Canadian emergency physician and science communicator

Alain Vadeboncoeur is a Canadian emergency physician and science communicator living in Montreal. In addition to have built and lead the Montreal Heart Institute's emergency department from 1999 to 2021, he is active in the research community and is a frequent speaker in French-language media, dispelling myths about health issues, and very active in social media. He is also an author and a playwright. His social commitment to the public health system has made him more visible in Quebec news.

== Youth and academic training ==
Alain Vadeboncoeur is the son of the author Pierre Vadeboncoeur and Marie Gaboury, a Franco-Ontarian social worker. He grew up in Montreal's Outremont district.

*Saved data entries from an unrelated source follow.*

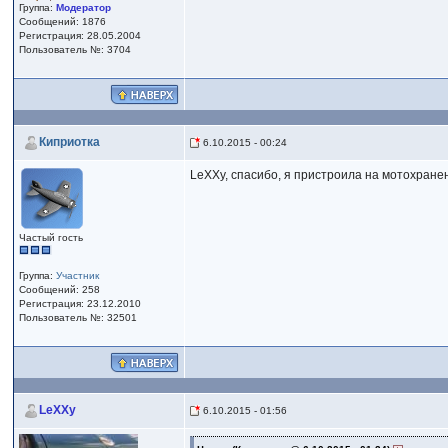
Группа:
Модератор
Сообщений: 1876
Регистрация: 28.05.2004
Пользователь №: 3704
Киприотка
6.10.2015 - 00:24
LeXXy, спасибо, я пристроила на мотохранен
Частый гость
Группа:
Участник
Сообщений: 258
Регистрация: 23.12.2010
Пользователь №: 32501
LeXXy
6.10.2015 - 01:56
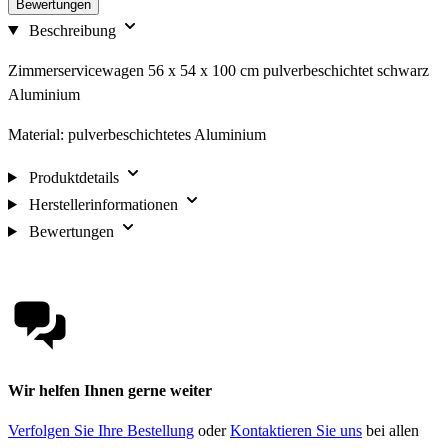
Bewertungen
Beschreibung
Zimmerservicewagen 56 x 54 x 100 cm pulverbeschichtet schwarz
Aluminium
Material: pulverbeschichtetes Aluminium
Produktdetails
Herstellerinformationen
Bewertungen
Wir helfen Ihnen gerne weiter
Verfolgen Sie Ihre Bestellung
oder
Kontaktieren Sie uns
bei allen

Vadeboncoeur graduated from Cégep de Saint-Laurent in 1982 with a Diploma of College Studies in the natural sciences, then from the Université de Montréal in 1988 with a Doctor of Medicine. He completed his residency training in family medicine at the Université de Montréal and obtained his license to practice family medicine in 1990. He was recognized as a specialist in emergency medicine in 2000.

== Career in medicine ==
Vadeboncoeur was recruited by the Pierre-Boucher Hospital Center in Longueuil in 1990, where he became head of the department of emergency medicine. He was responsible for the coordination of medical services in Montérégie during the ice storm that hit Eastern Canada in 1998. In 1999, he became a member of the Department of Medicine of the Montreal Heart Institute, where he founded the Emergency Medicine Service in 2004, which he still runs.

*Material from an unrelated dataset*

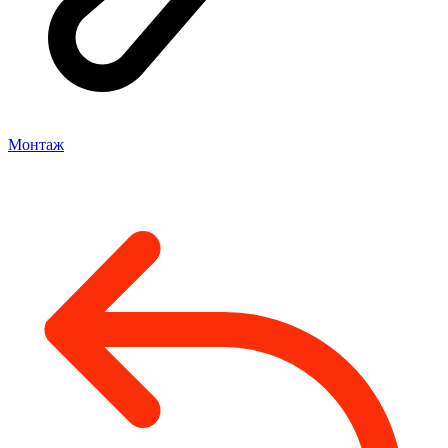
Монтаж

Vadeboncoeur chaired the Quebec Association of Emergency Physicians from 1998 to 2000. He chaired the Table of Emergency Heads of Montreal, from 2001 to 2003. He was also President of the Association of Emergency Medicine Specialists of Quebec from 2004 to 2008. He has been a member of several working groups of health professionals, most recently of the Interdisciplinary Emergency Response Task Force in Montreal.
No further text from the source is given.